Page last updated at 02:29 GMT, Tuesday, 30 September 2008 03:29 UK

Bail-out plan rejected: US reaction

The US House of Representatives has rejected a $700bn (380bn) bail-out plan to stabilise the economy. Here BBC website readers in the US give their reaction to the news that took many observers by surprise.


LISA BYRD, BALTIMORE, MARYLAND

Wall Street
The US House of Representatives rejected a $700bn (380bn) plan to bail out Wall Street.
I'm glad this bill hasn't been passed and I'm glad the members of the House of Representatives listened to the concern of their constituents in voting against it.

A lot of average working class people don't want this bill. This problem wasn't created by us, it wasn't our greed that got us into this situation.

I live within my means and pay my bills. Why would I want to pay an average $3000 extra in taxes for somebody else's mistake?

People in the US went through a binge period and many were living beyond their means. It shouldn't have come as a surprise that that period was going to end.

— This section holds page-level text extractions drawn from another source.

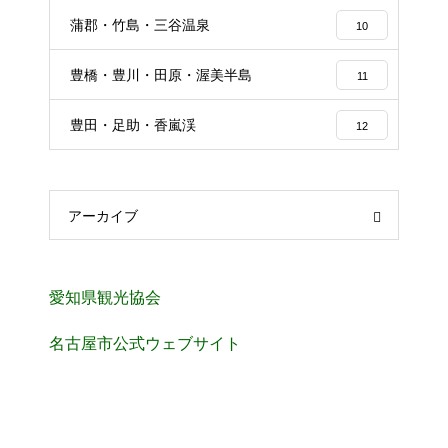
蒲郡・竹島・三谷温泉
10
豊橋・豊川・田原・渥美半島
11
豊田・足助・香嵐渓
12
アーカイブ
愛知県観光協会
名古屋市公式ウェブサイト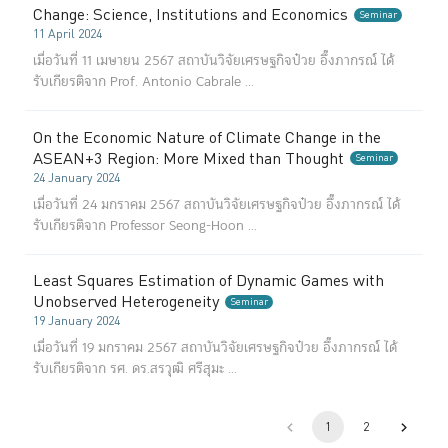
Change: Science, Institutions and Economics
Seminar
11 April 2024
เมื่อวันที่ 11 เมษายน 2567 สถาบันวิจัยเศรษฐกิจป๋วย อึ๊งภากรณ์ ได้
รับเกียรติจาก Prof. Antonio Cabrale ...
On the Economic Nature of Climate Change in the
ASEAN+3 Region: More Mixed than Thought
Seminar
24 January 2024
เมื่อวันที่ 24 มกราคม 2567 สถาบันวิจัยเศรษฐกิจป๋วย อึ๊งภากรณ์ ได้
รับเกียรติจาก Professor Seong-Hoon ...
Least Squares Estimation of Dynamic Games with
Unobserved Heterogeneity
Seminar
19 January 2024
เมื่อวันที่ 19 มกราคม 2567 สถาบันวิจัยเศรษฐกิจป๋วย อึ๊งภากรณ์ ได้
รับเกียรติจาก รศ. ดร.สรวุฒิ ศรีสุมะ ...
1
2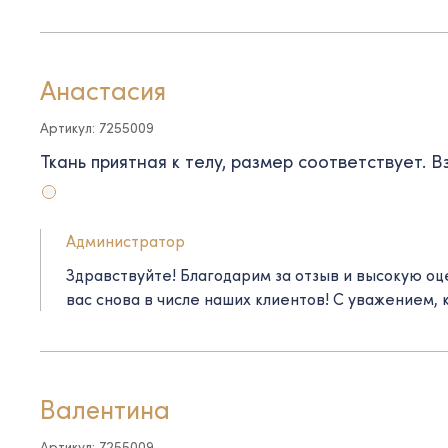
Анастасия
Артикул: 7255009
Ткань приятная к телу, размер соответствует. В
Администратор
Здравствуйте! Благодарим за отзыв и высокую о
вас снова в числе наших клиентов! С уважением, 
Валентина
Артикул: 7255009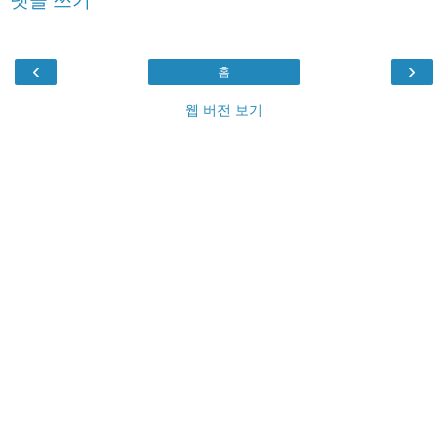
댓글 쓰기
‹
›
홈
웹 버전 보기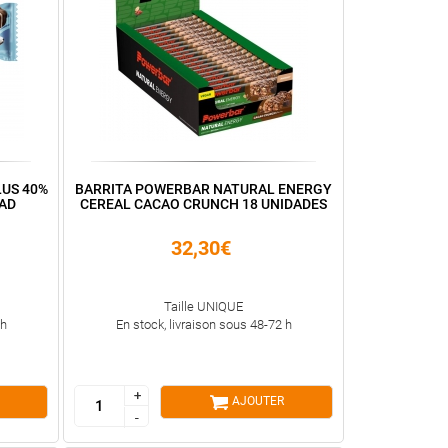
US 40%
BARRITA POWERBAR NATURAL ENERGY
DAD
CEREAL CACAO CRUNCH 18 UNIDADES
32,30€
Taille UNIQUE
 h
En stock, livraison sous 48-72 h
+
+
AJOUTER
-
-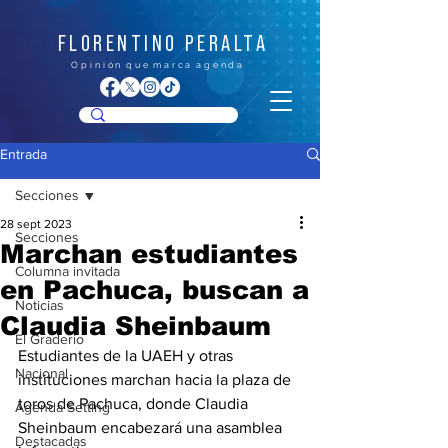
FLORENTINO PERALTA
O p i n i ó n q u e m a r c a a g e n d a
Entrada
Secciones
28 sept 2023
Secciones
Marchan estudiantes
Columna invitada
en Pachuca, buscan a
Noticias
Claudia Sheinbaum
El Graderío
Estudiantes de la UAEH y otras 
Nacional
instituciones marchan hacia la plaza de 
toros de Pachuca, donde Claudia 
Agenda Setting
Sheinbaum encabezará una asamblea 
Destacadas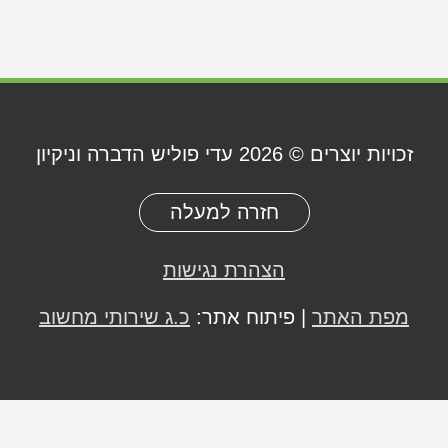
זכויות יוצרים © 2026
עדי פוליש הדברה וניקיון
חזרה למעלה
הצהרת נגישות
מפת האתר
| פיתוח אתר:
כ.ג שירותי מחשוב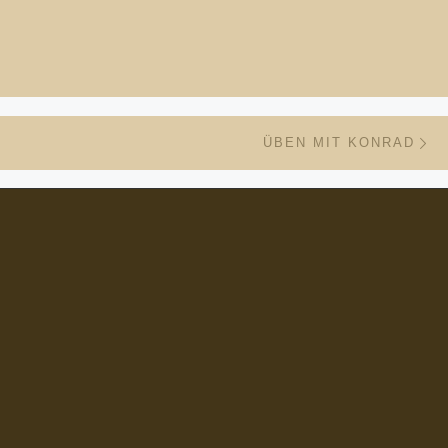
Nä
ISTE
ÜBEN MIT KONRAD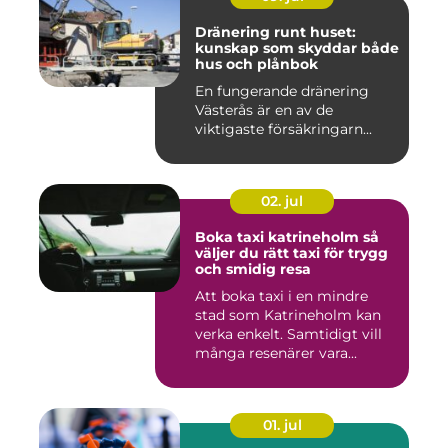
Dränering runt huset:
kunskap som skyddar både
hus och plånbok
En fungerande dränering
Västerås är en av de
viktigaste försäkringarn...
02. jul
Boka taxi katrineholm så
väljer du rätt taxi för trygg
och smidig resa
Att boka taxi i en mindre
stad som Katrineholm kan
verka enkelt. Samtidigt vill
många resenärer vara...
01. jul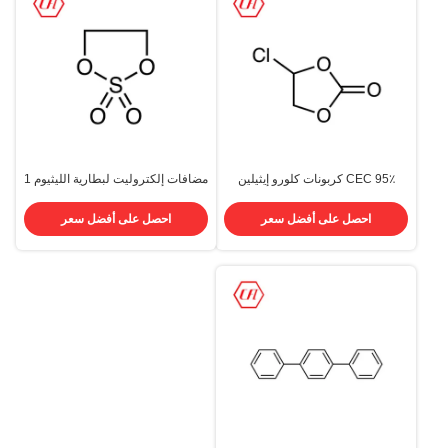
95٪ CEC كربونات كلورو إيثيلين
مضافات إلكتروليت لبطارية الليثيوم 1
CAS 3967-54-2 سائل شفاف
3 2-Dioxathiolane 2،2-Dioxide
CAS 1072-53-3
احصل على أفضل سعر
احصل على أفضل سعر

The banking industry also has a lot to answer for.

The whole system needs to introduce tighter regulation. I've worked in the insurance industry for 22-years and that is heavily regulated.

In banking, eveyone seems to be able to do what they like without any checks and balances.

BRIAN HIND, KANSAS

Brian Hind
I'm a farmer and one of many who called the offices of our political representatives to tell them in no uncertain terms they would not get my vote this fall if they voted for this package.

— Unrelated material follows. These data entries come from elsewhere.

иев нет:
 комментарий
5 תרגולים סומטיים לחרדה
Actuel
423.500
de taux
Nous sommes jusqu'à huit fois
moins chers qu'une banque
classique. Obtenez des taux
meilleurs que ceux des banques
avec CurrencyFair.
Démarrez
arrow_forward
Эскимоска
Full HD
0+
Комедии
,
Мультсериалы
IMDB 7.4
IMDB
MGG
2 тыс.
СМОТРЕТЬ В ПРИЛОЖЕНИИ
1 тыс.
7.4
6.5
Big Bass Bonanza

I certainly meant it and apparently the message got through.

People here are so angry that these people in Wall Street have been gambling away money that did not belong to them. On top of that, many of these CEOs were walking away with multi-million dollar payoffs.

My congressman, Jerry Moran, was among those who voted against the bail out - and I'm glad he did. A poll on his website yesterday showed 650 people against the plan and only 49 in favour.

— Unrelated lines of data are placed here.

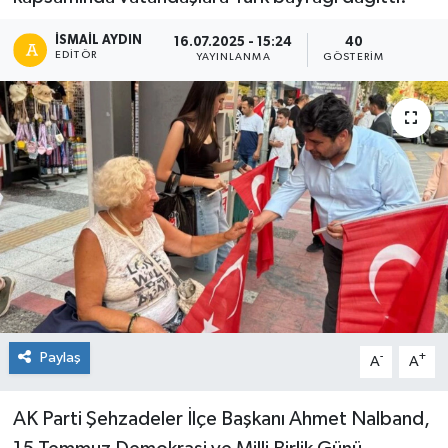
İSMAIL AYDIN
16.07.2025 - 15:24
40
EDITÖR
YAYINLANMA
GÖSTERIM
Paylaş
-
+
A
A
AK Parti Şehzadeler İlçe Başkanı Ahmet Nalband,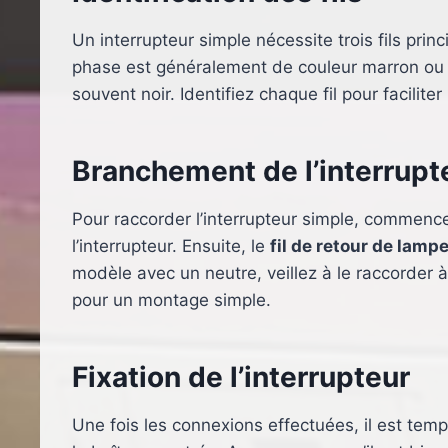
Un interrupteur simple nécessite trois fils prin
phase est généralement de couleur marron ou r
souvent noir. Identifiez chaque fil pour facilite
Branchement de l’interrupt
Pour raccorder l’interrupteur simple, commenc
l’interrupteur. Ensuite, le
fil de retour de lamp
modèle avec un neutre, veillez à le raccorder à
pour un montage simple.
Fixation de l’interrupteur
Une fois les connexions effectuées, il est tem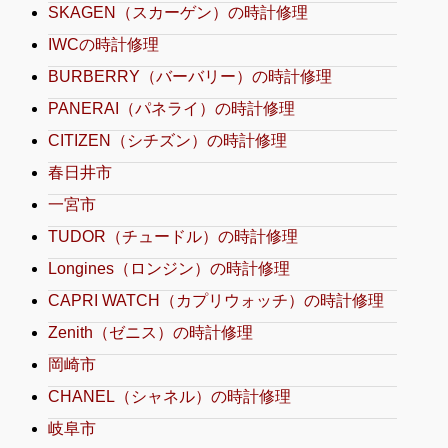
SKAGEN（スカーゲン）の時計修理
IWCの時計修理
BURBERRY（バーバリー）の時計修理
PANERAI（パネライ）の時計修理
CITIZEN（シチズン）の時計修理
春日井市
一宮市
TUDOR（チュードル）の時計修理
Longines（ロンジン）の時計修理
CAPRI WATCH（カプリウォッチ）の時計修理
Zenith（ゼニス）の時計修理
岡崎市
CHANEL（シャネル）の時計修理
岐阜市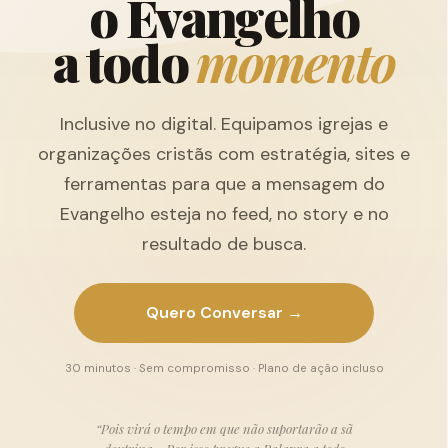
o
E
v
a
n
g
e
l
h
o
a
t
o
d
o
m
o
m
e
n
t
o
Inclusive no digital. Equipamos igrejas e
organizações cristãs com estratégia, sites e
ferramentas para que a mensagem do
Evangelho esteja no feed, no story e no
resultado de busca.
Quero Conversar →
30 minutos · Sem compromisso · Plano de ação incluso
“Pois virá o tempo em que não suportarão a sã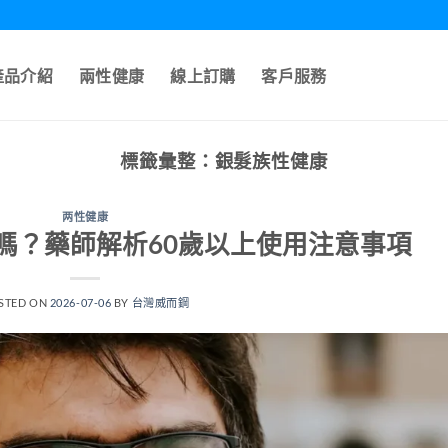
產品介紹
兩性健康
線上訂購
客戶服務
標籤彙整：
銀髮族性健康
两性健康
嗎？藥師解析60歲以上使用注意事項
STED ON
2026-07-06
BY
台灣威而鋼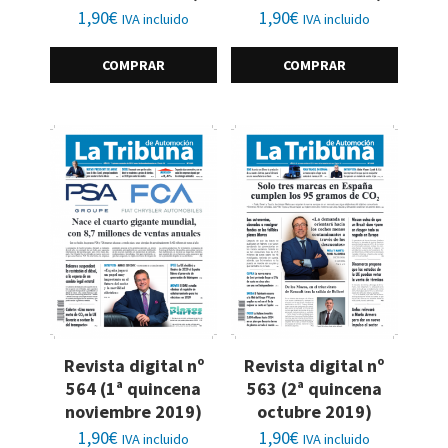
1,90
€
1,90
€
IVA incluido
IVA incluido
COMPRAR
COMPRAR
Revista digital nº
Revista digital nº
564 (1ª quincena
563 (2ª quincena
noviembre 2019)
octubre 2019)
1,90
€
1,90
€
IVA incluido
IVA incluido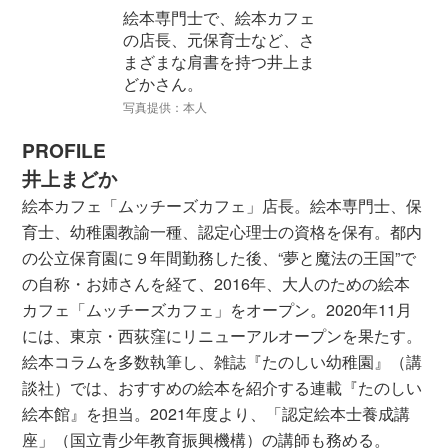
絵本専門士で、絵本カフェ
の店長、元保育士など、さ
まざまな肩書を持つ井上ま
どかさん。
写真提供：本人
PROFILE
井上まどか
絵本カフェ「ムッチーズカフェ」店長。絵本専門士、保
育士、幼稚園教諭一種、認定心理士の資格を保有。都内
の公立保育園に９年間勤務した後、“夢と魔法の王国”で
の自称・お姉さんを経て、2016年、大人のための絵本
カフェ「ムッチーズカフェ」をオープン。2020年11月
には、東京・西荻窪にリニューアルオープンを果たす。
絵本コラムを多数執筆し、雑誌『たのしい幼稚園』（講
談社）では、おすすめの絵本を紹介する連載『たのしい
絵本館』を担当。2021年度より、「認定絵本士養成講
座」（国立青少年教育振興機構）の講師も務める。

He listened to what the people he represents were telling him.

I haven't been affected by the financial situation so far, but I'll be speaking to one of my bankers tomorrow to find out whether my line of credit is going to be curtailed in the near future.

JOHN CAPIN, SAN FRANCISCO

I own a small graphic design company that employs thirty people. We depend on credit for everything from payroll to buying supplies.

I have currently frozen salaries and we are trying to find a way to extend our office supplies.

There needs to be far more oversight and protection given to small businesses like mine

The major bank I deal with has reduced our credit line as well as our credit card limits. The first thing to go is the health care plan we provide.

My investments no longer provide a safety net for the company or my employees, with overdue accounts now standing at 54%.

I was glad the bailout plan was rejected by Congress. I think there needs to be far more oversight and protection given to small businesses like mine.

Over the past few days, I've heard so many stories from my employees about the financial problems they face and they were furious at the prospect of Wall Street being bailed out while they get no help at all.

This is what the US government needs to concentrate more on - protecting businesses like mine and the ordinary employees that work there.

ANDREW WANGMAN, BALTIMORE COUNTY, MARYLAND

My grandparents often talk about the 1930's. My great grandfather was ruined and lost his business and fortune in 1929/1930.

My grandfather is now 90 and most of his life was spent making sure his family never had to go through anything like that.

I have no idea now if that will happen again. I would have said no-way just yesterday.

The Congress had better come to its senses soon or the world credit markets will freeze up and it will be 1930 all over again. They need to show some leadership!